§ Exercise prompt: The material beneath this line should be printed exactly, with its pictures omitted.

--*--

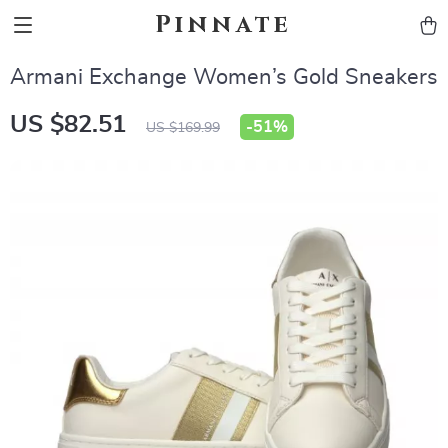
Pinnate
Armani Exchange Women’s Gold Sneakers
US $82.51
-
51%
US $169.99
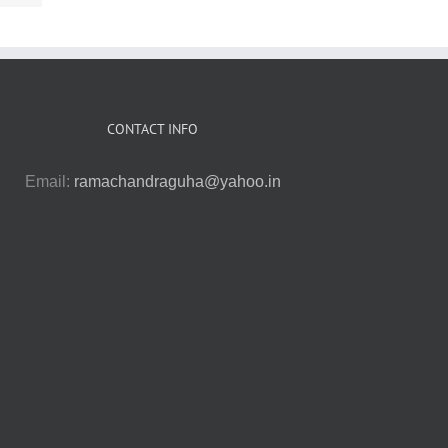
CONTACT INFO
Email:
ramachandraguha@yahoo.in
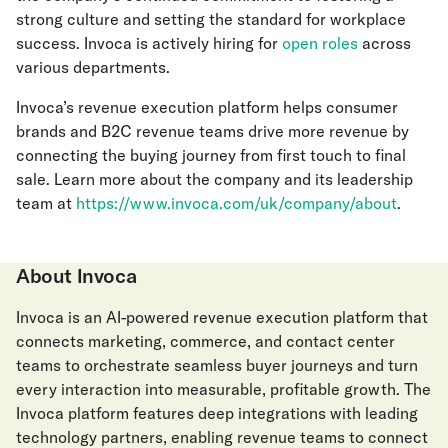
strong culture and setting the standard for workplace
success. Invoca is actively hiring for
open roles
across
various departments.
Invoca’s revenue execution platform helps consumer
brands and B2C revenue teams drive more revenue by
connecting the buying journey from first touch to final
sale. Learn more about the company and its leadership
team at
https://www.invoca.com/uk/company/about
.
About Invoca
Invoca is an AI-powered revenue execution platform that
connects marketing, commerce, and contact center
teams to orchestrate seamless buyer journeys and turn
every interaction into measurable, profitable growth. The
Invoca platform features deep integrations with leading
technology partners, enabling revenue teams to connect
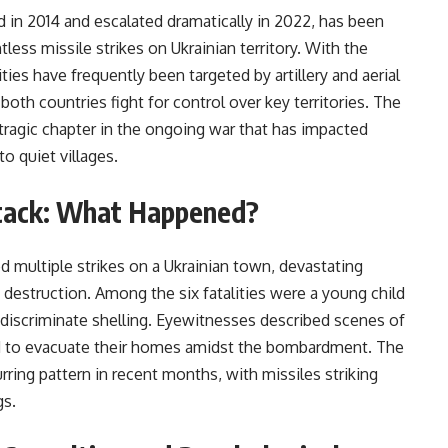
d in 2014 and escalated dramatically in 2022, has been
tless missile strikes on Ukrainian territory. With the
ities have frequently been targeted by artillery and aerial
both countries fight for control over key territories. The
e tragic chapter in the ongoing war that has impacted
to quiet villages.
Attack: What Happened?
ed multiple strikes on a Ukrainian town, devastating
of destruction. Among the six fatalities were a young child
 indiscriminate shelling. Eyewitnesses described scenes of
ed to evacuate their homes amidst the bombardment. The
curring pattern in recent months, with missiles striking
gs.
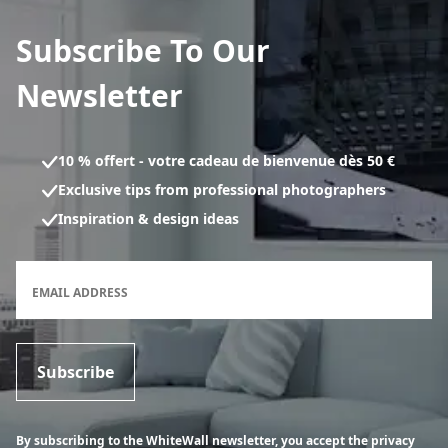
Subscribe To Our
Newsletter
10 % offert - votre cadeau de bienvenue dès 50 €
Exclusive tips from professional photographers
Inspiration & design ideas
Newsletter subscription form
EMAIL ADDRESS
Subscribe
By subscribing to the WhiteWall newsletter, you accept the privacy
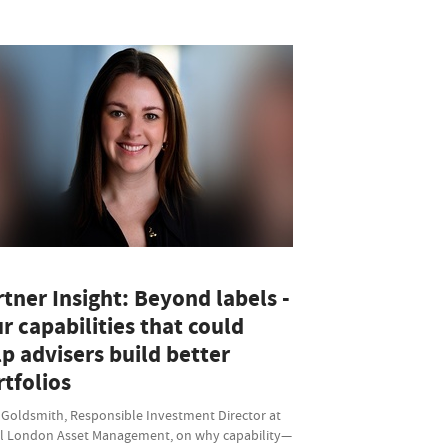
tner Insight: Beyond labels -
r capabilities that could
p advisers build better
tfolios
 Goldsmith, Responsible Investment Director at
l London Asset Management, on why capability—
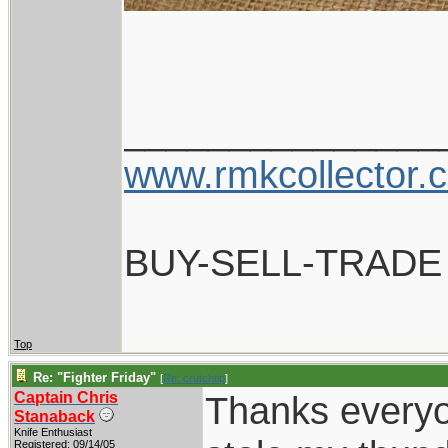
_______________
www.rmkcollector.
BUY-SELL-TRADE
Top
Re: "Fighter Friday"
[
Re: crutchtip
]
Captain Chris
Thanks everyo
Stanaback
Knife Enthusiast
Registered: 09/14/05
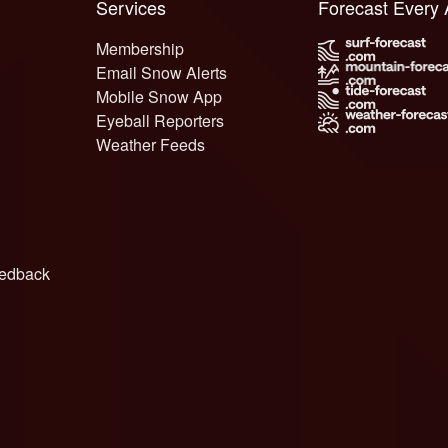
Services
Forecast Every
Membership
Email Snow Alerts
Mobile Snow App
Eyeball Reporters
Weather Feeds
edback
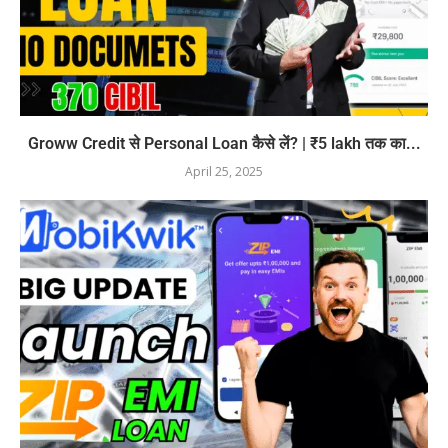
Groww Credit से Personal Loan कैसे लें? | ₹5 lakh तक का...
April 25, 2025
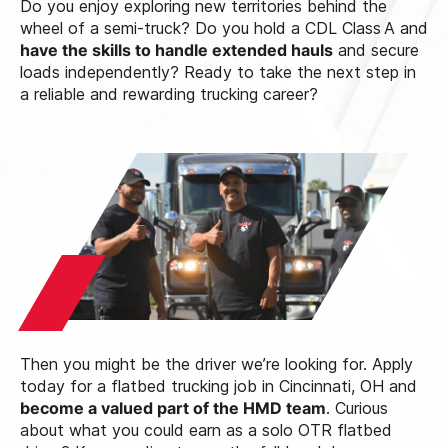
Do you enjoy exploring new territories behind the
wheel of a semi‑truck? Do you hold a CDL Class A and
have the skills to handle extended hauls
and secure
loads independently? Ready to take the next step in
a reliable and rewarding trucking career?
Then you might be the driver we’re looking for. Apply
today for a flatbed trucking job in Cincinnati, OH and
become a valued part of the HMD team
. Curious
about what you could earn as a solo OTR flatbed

--*--

§ Solution to this exercise:
Pinnate
Armani Exchange Women’s Gold Sneakers
US $82.51
-
51%
US $169.99
CONTACT INFO
Email:
ramachandraguha@yahoo.in
strong culture and setting the standard for workplace
success. Invoca is actively hiring for
open roles
across
various departments.
Invoca’s revenue execution platform helps consumer
brands and B2C revenue teams drive more revenue by
connecting the buying journey from first touch to final
sale. Learn more about the company and its leadership
team at
https://www.invoca.com/uk/company/about
.
About Invoca
Invoca is an AI-powered revenue execution platform that
connects marketing, commerce, and contact center
teams to orchestrate seamless buyer journeys and turn
every interaction into measurable, profitable growth. The
Invoca platform features deep integrations with leading
technology partners, enabling revenue teams to connect
d in 2014 and escalated dramatically in 2022, has been
tless missile strikes on Ukrainian territory. With the
ities have frequently been targeted by artillery and aerial
both countries fight for control over key territories. The
e tragic chapter in the ongoing war that has impacted
to quiet villages.
Attack: What Happened?
ed multiple strikes on a Ukrainian town, devastating
of destruction. Among the six fatalities were a young child
 indiscriminate shelling. Eyewitnesses described scenes of
ed to evacuate their homes amidst the bombardment. The
curring pattern in recent months, with missiles striking
gs.
Subscribe To Our
Newsletter
10 % offert - votre cadeau de bienvenue dès 50 €
Exclusive tips from professional photographers
Inspiration & design ideas
Newsletter subscription form
EMAIL ADDRESS
Subscribe
By subscribing to the WhiteWall newsletter, you accept the privacy
tner Insight: Beyond labels -
r capabilities that could
p advisers build better
tfolios
 Goldsmith, Responsible Investment Director at
l London Asset Management, on why capability—
_______________
www.rmkcollector.
BUY-SELL-TRADE
Top
Re: "Fighter Friday"
[
Re: crutchtip
]
Captain Chris
Thanks everyo
Stanaback
Knife Enthusiast
Registered: 09/14/05
Services
Forecast Every
Membership
Email Snow Alerts
Mobile Snow App
Eyeball Reporters
Weather Feeds
edback
Groww Credit से Personal Loan कैसे लें? | ₹5 lakh तक का...
April 25, 2025
Do you enjoy exploring new territories behind the
wheel of a semi‑truck? Do you hold a CDL Class A and
have the skills to handle extended hauls
and secure
loads independently? Ready to take the next step in
a reliable and rewarding trucking career?
Then you might be the driver we’re looking for. Apply
today for a flatbed trucking job in Cincinnati, OH and
become a valued part of the HMD team
. Curious
about what you could earn as a solo OTR flatbed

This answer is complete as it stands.